- Sunday, January 12, 2014

On Tuesday, Marvin Brandt of Fox Park, Wyo., will sit before the justices of the U.S. Supreme Court to hear a government lawyer who wants to take his land argue why the laws, documents and court rulings that apply to everyone else do not apply to the federal government.

Mr. Brandt’s journey to the court — which reveals much about the men who built this country, a federal land-management policy that has gone wrong and the lawlessness of government officials — was nearly 80 years in the making.

In 1936, Mr. Brandt’s parents, Melvin and Lula, drove in a Chevy they owned outright from Mountain View, Mo., to the Medicine Bow National Forest of southeastern Wyoming.

When they reached Fox Park, which grew out of the transcontinental railroad’s need for cross ties made from the lodgepole pines that carpet mid-elevations of the forest, they had two dollars.

Like thousands of other young men in the midst of the Great Depression, Melvin Brandt was looking for work and found it among the hearty Scandinavians who logged the forest.

He was hired on to cut ties for Ole Alexander.

With borrowed tools and boots, Melvin hiked into the woods, cut down a tree of at least 11 inches diameter with a one-man crosscut saw, scored the sides with a six pound double-bit ax to create a minimum seven inch by four inch face, removed the scored wood with a broadaxe, and cut the shaped wood into eight-foot lengths, each of which he lugged to the nearest road.

Melvin got a nickel a tie. Soon he could produce 20 a day.

John Wicklund, who left Sweden at age 14, arrived in New York City speaking no English. He made his way to Minnesota to work in the logging camps, and was Ole Alexander’s woods boss.

He and Melvin Brandt became friends and bought out Alexander in 1946. They formed Brandt & Wicklund Forest Products, and, by 1951 had built a permanent sawmill.

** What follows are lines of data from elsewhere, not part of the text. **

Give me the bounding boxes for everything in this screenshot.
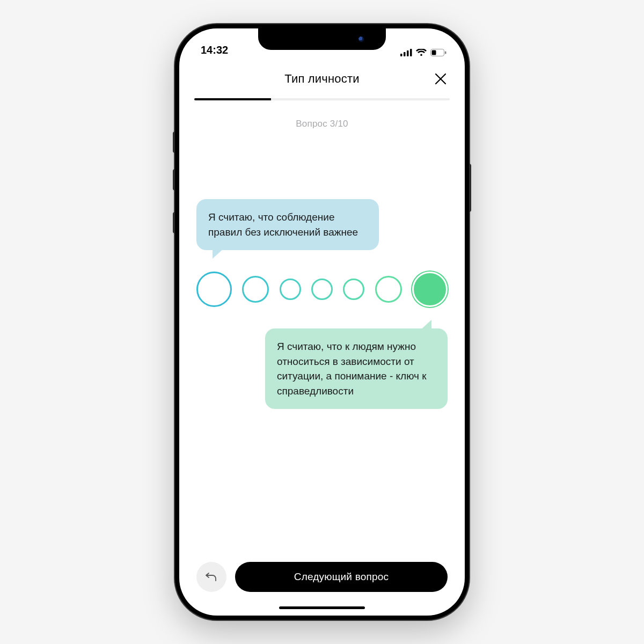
- svg-rect-5: [432, 50, 436, 55]
- next-button-label: Следующий вопрос: [294, 571, 389, 583]
- notch: [258, 28, 386, 50]
- status-right-cluster: [400, 49, 447, 56]
- svg-rect-0: [400, 54, 402, 56]
- screen: 14:32 Тип личности Вопрос 3/10: [179, 28, 465, 616]
- progress-bar: [194, 98, 450, 100]
- progress-fill: [194, 98, 271, 100]
- scale-option-4[interactable]: [311, 279, 333, 300]
- svg-rect-1: [404, 52, 406, 56]
- option-left-bubble: Я считаю, что соблюдение правил без искл…: [196, 199, 379, 250]
- header: Тип личности: [179, 60, 465, 98]
- scale-option-3[interactable]: [280, 279, 301, 300]
- cellular-signal-icon: [400, 49, 412, 56]
- likert-scale: [196, 272, 448, 307]
- scale-option-7[interactable]: [412, 272, 448, 307]
- svg-rect-6: [445, 52, 447, 54]
- option-right-text: Я считаю, что к людям нужно относиться в…: [277, 341, 426, 397]
- svg-rect-2: [407, 50, 409, 56]
- scale-option-1[interactable]: [196, 272, 232, 307]
- close-button[interactable]: [433, 71, 449, 87]
- scale-option-6[interactable]: [375, 276, 402, 303]
- scale-option-5[interactable]: [343, 279, 364, 300]
- question-counter: Вопрос 3/10: [179, 119, 465, 129]
- battery-icon: [430, 49, 447, 56]
- scale-option-2[interactable]: [242, 276, 269, 303]
- footer: Следующий вопрос: [196, 562, 448, 592]
- page-title: Тип личности: [284, 72, 360, 86]
- front-camera-icon: [358, 36, 364, 42]
- back-button[interactable]: [196, 562, 226, 592]
- content-area: Я считаю, что соблюдение правил без искл…: [179, 199, 465, 409]
- status-time: 14:32: [201, 44, 228, 56]
- option-left-text: Я считаю, что соблюдение правил без искл…: [208, 211, 358, 238]
- option-right-bubble: Я считаю, что к людям нужно относиться в…: [265, 328, 448, 409]
- wifi-icon: [416, 49, 427, 56]
- home-indicator[interactable]: [279, 606, 365, 609]
- phone-frame: 14:32 Тип личности Вопрос 3/10: [175, 24, 469, 620]
- next-question-button[interactable]: Следующий вопрос: [235, 562, 448, 592]
- undo-icon: [206, 572, 217, 582]
- svg-rect-3: [410, 49, 412, 56]
- close-icon: [435, 73, 447, 85]
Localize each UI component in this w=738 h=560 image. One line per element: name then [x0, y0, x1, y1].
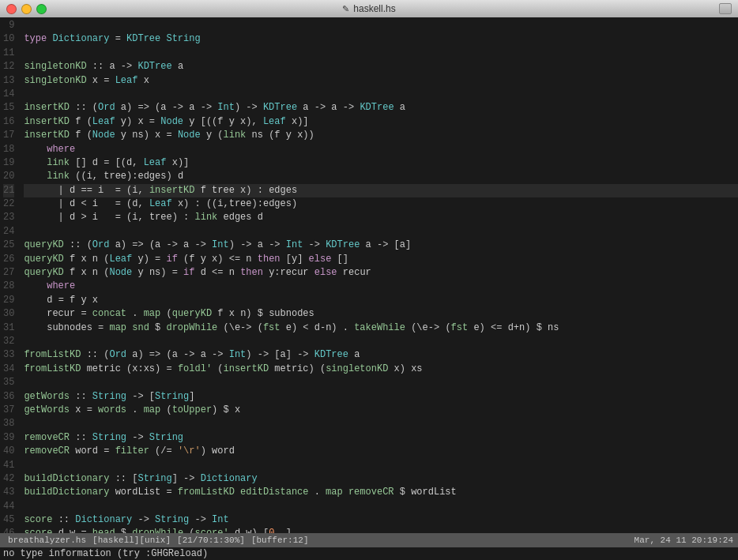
window-title: ✎ haskell.hs: [342, 3, 395, 14]
title-right-button[interactable]: [719, 3, 732, 14]
close-button[interactable]: [6, 4, 17, 14]
code-line-10: type Dictionary = KDTree String: [24, 32, 738, 46]
code-line-12: singletonKD :: a -> KDTree a: [24, 60, 738, 73]
code-line-36: getWords :: String -> [String]: [24, 390, 738, 404]
code-line-31: subnodes = map snd $ dropWhile (\e-> (fs…: [24, 321, 738, 335]
maximize-button[interactable]: [36, 4, 47, 14]
minibuffer-text: no type information (try :GHGReload): [3, 548, 208, 559]
status-bar: breathalyzer.hs [haskell][unix] [21/70:1…: [0, 533, 738, 547]
code-line-44: [24, 500, 738, 513]
code-line-17: insertKD f (Node y ns) x = Node y (link …: [24, 129, 738, 142]
code-line-45: score :: Dictionary -> String -> Int: [24, 513, 738, 527]
minimize-button[interactable]: [21, 4, 32, 14]
status-mode: [haskell][unix]: [89, 536, 174, 545]
title-bar: ✎ haskell.hs: [0, 0, 738, 17]
code-line-19: link [] d = [(d, Leaf x)]: [24, 156, 738, 170]
status-position: [21/70:1:30%]: [174, 536, 248, 545]
code-line-20: link ((i, tree):edges) d: [24, 170, 738, 183]
code-line-23: | d > i = (i, tree) : link edges d: [24, 211, 738, 224]
code-line-13: singletonKD x = Leaf x: [24, 74, 738, 88]
code-line-37: getWords x = words . map (toUpper) $ x: [24, 404, 738, 417]
file-icon: ✎: [342, 4, 349, 14]
code-line-27: queryKD f x n (Node y ns) = if d <= n th…: [24, 266, 738, 280]
code-line-11: [24, 47, 738, 60]
code-line-18: where: [24, 143, 738, 156]
code-line-28: where: [24, 280, 738, 293]
code-line-43: buildDictionary wordList = fromListKD ed…: [24, 486, 738, 499]
code-line-29: d = f y x: [24, 294, 738, 307]
code-line-24: [24, 225, 738, 239]
code-line-15: insertKD :: (Ord a) => (a -> a -> Int) -…: [24, 101, 738, 115]
line-numbers: 9 10 11 12 13 14 15 16 17 18 19 20 21 22…: [0, 17, 21, 533]
code-line-38: [24, 417, 738, 430]
code-line-30: recur = concat . map (queryKD f x n) $ s…: [24, 307, 738, 321]
window-controls[interactable]: [6, 4, 47, 14]
code-line-14: [24, 88, 738, 101]
code-line-42: buildDictionary :: [String] -> Dictionar…: [24, 472, 738, 486]
status-date: Mar, 24 11 20:19:24: [634, 536, 733, 545]
code-line-22: | d < i = (d, Leaf x) : ((i,tree):edges): [24, 197, 738, 211]
code-line-26: queryKD f x n (Leaf y) = if (f y x) <= n…: [24, 253, 738, 266]
code-line-41: [24, 459, 738, 472]
code-line-39: removeCR :: String -> String: [24, 431, 738, 445]
title-bar-right: [719, 3, 732, 14]
code-line-35: [24, 376, 738, 389]
status-left: breathalyzer.hs [haskell][unix] [21/70:1…: [5, 536, 312, 545]
code-line-32: [24, 335, 738, 348]
code-line-9: [24, 19, 738, 32]
code-line-33: fromListKD :: (Ord a) => (a -> a -> Int)…: [24, 348, 738, 362]
editor-area: 9 10 11 12 13 14 15 16 17 18 19 20 21 22…: [0, 17, 738, 533]
title-text: haskell.hs: [353, 3, 395, 14]
code-container[interactable]: 9 10 11 12 13 14 15 16 17 18 19 20 21 22…: [0, 17, 738, 533]
code-line-40: removeCR word = filter (/= '\r') word: [24, 445, 738, 458]
code-line-25: queryKD :: (Ord a) => (a -> a -> Int) ->…: [24, 239, 738, 252]
code-content[interactable]: type Dictionary = KDTree String singleto…: [21, 17, 738, 533]
status-filename: breathalyzer.hs: [5, 536, 89, 545]
code-line-34: fromListKD metric (x:xs) = foldl' (inser…: [24, 363, 738, 376]
code-line-21: | d == i = (i, insertKD f tree x) : edge…: [24, 184, 738, 197]
code-line-46: score d w = head $ dropWhile (score' d w…: [24, 527, 738, 533]
code-line-16: insertKD f (Leaf y) x = Node y [((f y x)…: [24, 115, 738, 129]
status-buffer: [buffer:12]: [248, 536, 312, 545]
minibuffer: no type information (try :GHGReload): [0, 547, 738, 560]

The U.S. Forest Service, responsible for the 284 million board-feet of timber products generated annually by the forest’s million-plus acres, had planned for such a mill on the Fox Park Industrial Site tract.

John Wicklund ran the men and horses that harvested the timber and hauled it to the mill that Melvin Brandt operated. At its heyday, it was processing 6 million board-feet a year and employing 60 men.

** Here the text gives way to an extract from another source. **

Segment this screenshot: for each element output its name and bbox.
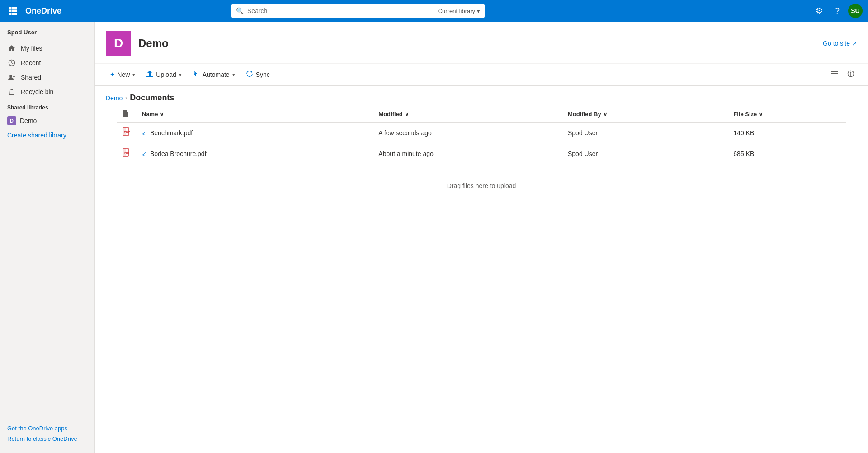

Since 1910, the Laramie, Hahn’s Peak & Pacific Railway Co. had run a railroad from Laramie, Wyo., through the Fox Park site, and then south to the Wyoming-Colorado border along a 200-foot-wide, 66-mile-long right-of-way. The railroad brought in supplies and transported milled timber to Laramie and beyond.

In 1976, the Forest Service gave Mr. Brandt 83 acres in Fox Park where his family’s mill had been built on federal land that the rail line crossed, along with houses and cabins, a church, pool hall, hotel, general store, school and saloon. In exchange, the Forest Service got 200 acres nearby on Sheep Mountain, plus 40 acres near Fox Park.

Mr. Brandt’s son Marvin, raised amid the woods, the mill and the hard work, went to college, but soon returned.

Unfortunately, after the 1980 recession, times were hard and things were changing. The Forest Service was no longer interested in letting Marvin Brandt harvest the timber.

Instead, it left the trees to the pine beetle. It didn’t matter that the vast forest, properly managed, could sustain scores of operations like the Brandt’s mill.

In 1991, a young woman spoke of her vision to locals at a restaurant called the Hungry Woodsmen that, after the Wyoming and Colorado Railroad, as it was then known, pulled up its tracks and ties, a high-altitude bicycle trail could be built in its place all paid for by local businesses.

Marvin Brandt proclaimed his was that local business and was nearly broke. That year, he sold the mill and its equipment for pennies on the dollar.

In 2003, Marvin Brandt accidentally learned of Forest Service plans to build the trail. The agency “forgot” to tell him and his neighbors.

Despite the 9,000-foot elevation, snow cover from November to mid-June, and the lodgepole pine’s attempt to reclaim the path, the Forest Service audaciously predicted 120,000 bikers annually.

First, however, the Forest Service sued Marvin Brandt and seized the abandoned railroad right-of-way across the land it had traded to his family in 1976.

Later this year, the Supreme Court will rule whether the Forest Service can keep it.

Wiliam Perry Pendley is president of Mountain States Legal Foundation and author of “Sagebrush Rebel: Reagan’s Battle With Environmental Extremists and Why It Matters Today” (Regnery, 2013).